Wednesday, April 07, 2010

 

There’s journalism, and then there’s something I read in the paper this morning


by Larry Geller

I’m trying to pay attention to the thin column on page A3 of the Advertiser where they squeeze in world news. And where the squeezing can mislead readers, it seems.

Today there is an article titled “Military says it can’t find copy of video” (the one that Wikileaks releasaed, currently at 4,147,000 views on YouTube). The story ends:

Capt. Jack Hanzlik, a spokesman for U.S. Central Command, said the military has not been able to locate the video in its files after being asked to authenticate the version online.

It’s the latest twist in a three-year saga that raises questions about the rules of engagement in battle and the safety of journalists sent to cover wars.

(The Advertiser story was apparently chopped by editors from a longer AP story, a version of which you can read here.)

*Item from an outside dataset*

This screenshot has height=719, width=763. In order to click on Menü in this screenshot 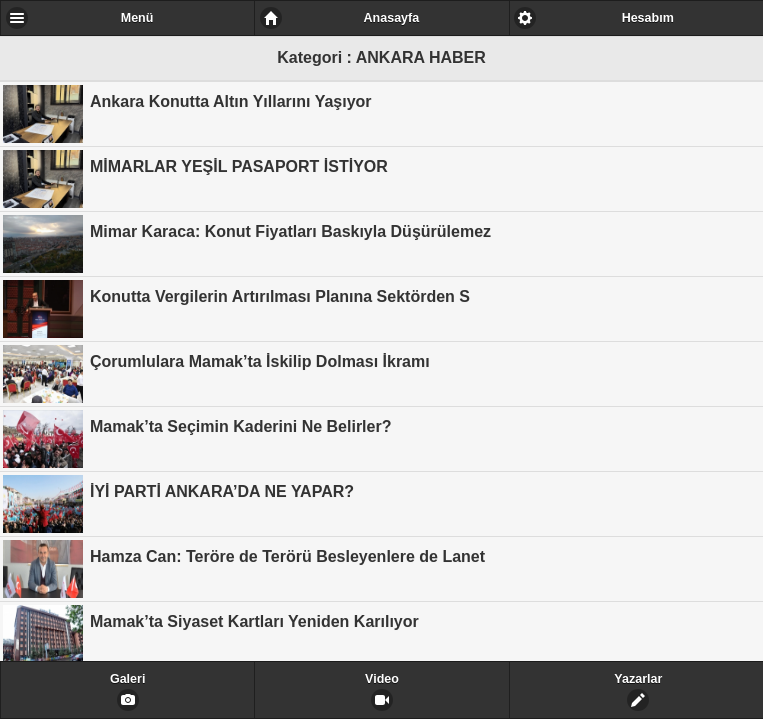, I will do `click(137, 18)`.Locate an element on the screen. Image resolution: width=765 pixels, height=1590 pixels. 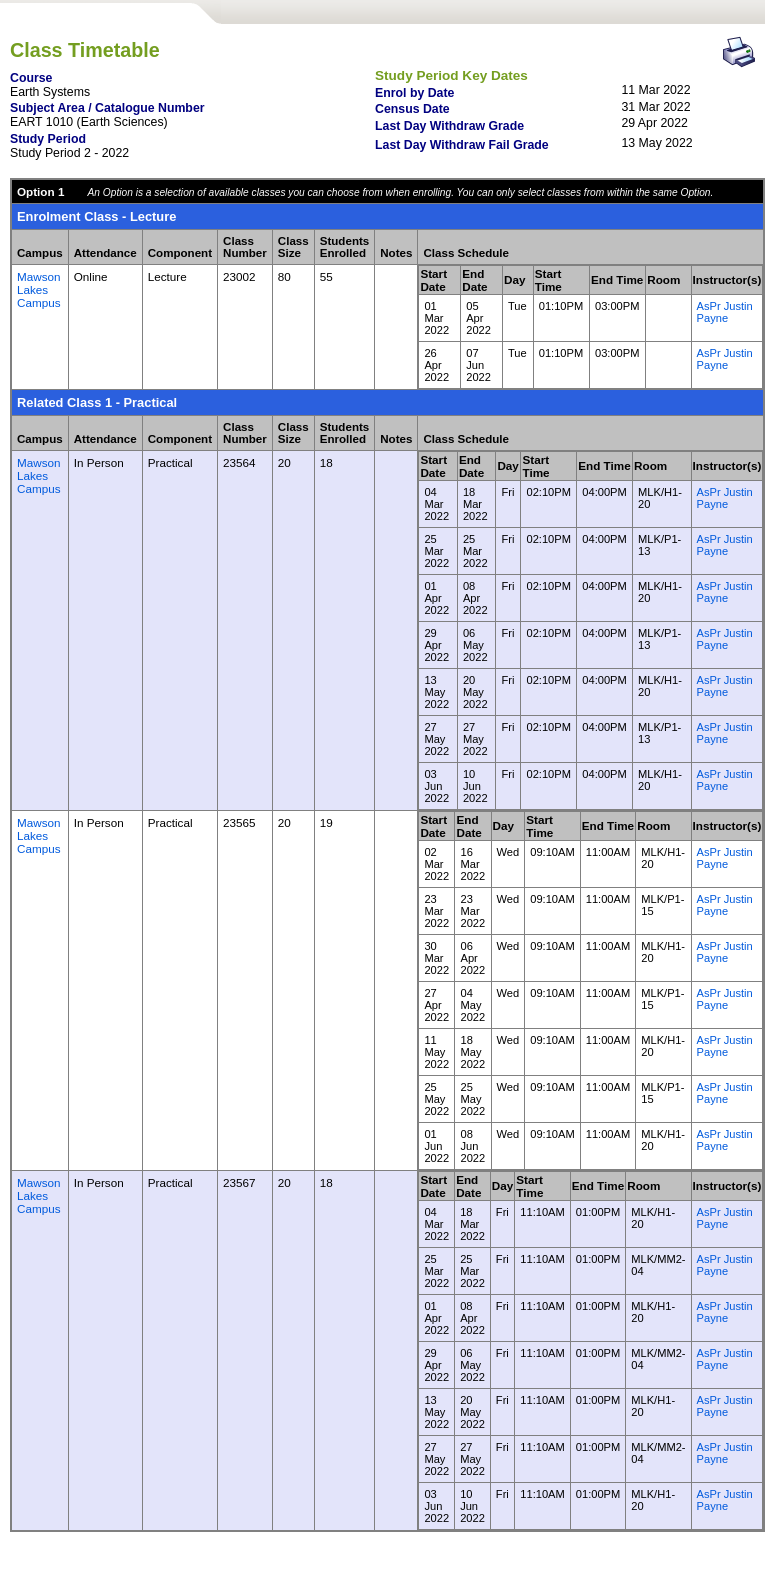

Is the story wrong? It misleads, because what readers should know is not that questions are raised about the safety of journalists, but that the US military has actively targeted and killed journalists. I won’t even go into the “questions about the rules of engagement” that make it ok to kill hundreds of thousands of civilians. For Rules of Engagement from 2006 through 2007, see this page.

To find out how concerned the US military is about “the safety of journalists sent to cover wars,” see US attacks on journalists noted (4/5/2010). The article is a sequence of tweets from Jeremy Scahill on US killing of journalists. Truth in 140 character bites.

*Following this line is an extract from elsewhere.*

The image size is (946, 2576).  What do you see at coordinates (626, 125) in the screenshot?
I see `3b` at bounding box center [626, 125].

The Advertiser did not choose to use another AP story available yesterday which included this statement from the Iraqi Journalists’ Union:

"This is another crime added to the crimes of the U.S. forces against Iraqi journalists and civilians," the head of the journalists’ union Mouyyad al-Lami said. "I call upon the government to take a firm stance against the criminals who killed the journalists."

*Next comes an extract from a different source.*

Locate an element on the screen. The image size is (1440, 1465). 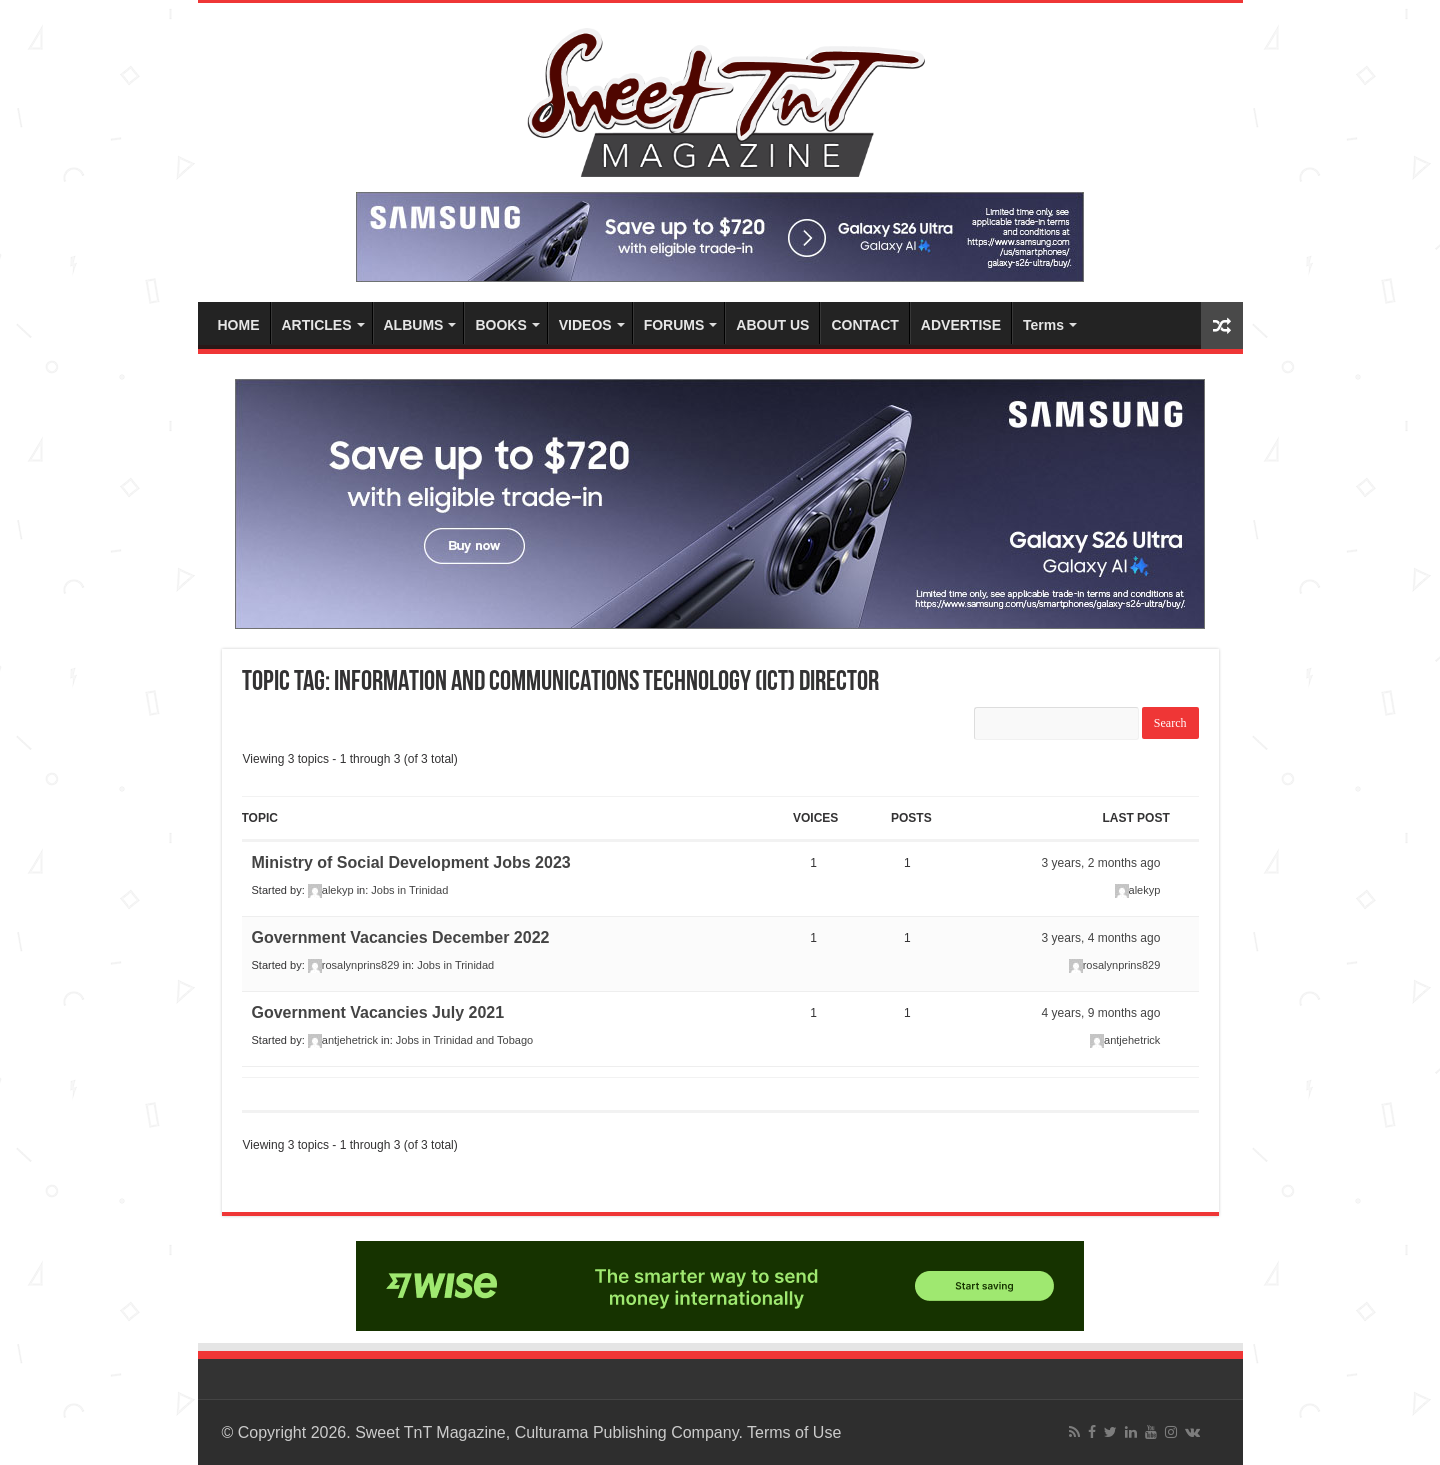
ADVERTISE is located at coordinates (961, 325).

As to the authentication issue, the news yesterday was clear that the video has already been authenticated. You might not know this from the chop job that appeared in the paper. The second AP story was clear:

A senior U.S. military official, who spoke on condition of anonymity because he was not authorized to speak publicly about the video, confirmed that the footage was authentic but said the military could not confirm the identities of the Reuters employees in the film.

The Advertiser’s editing misleads, rather than informs, its readers.

Rant: We need to be able to rely on our daily paper, and so we need to push them to do their job. It’s one thing to talk about journalism in a meeting at the Plaza Club, and another to practice it each day as both a job and a calling.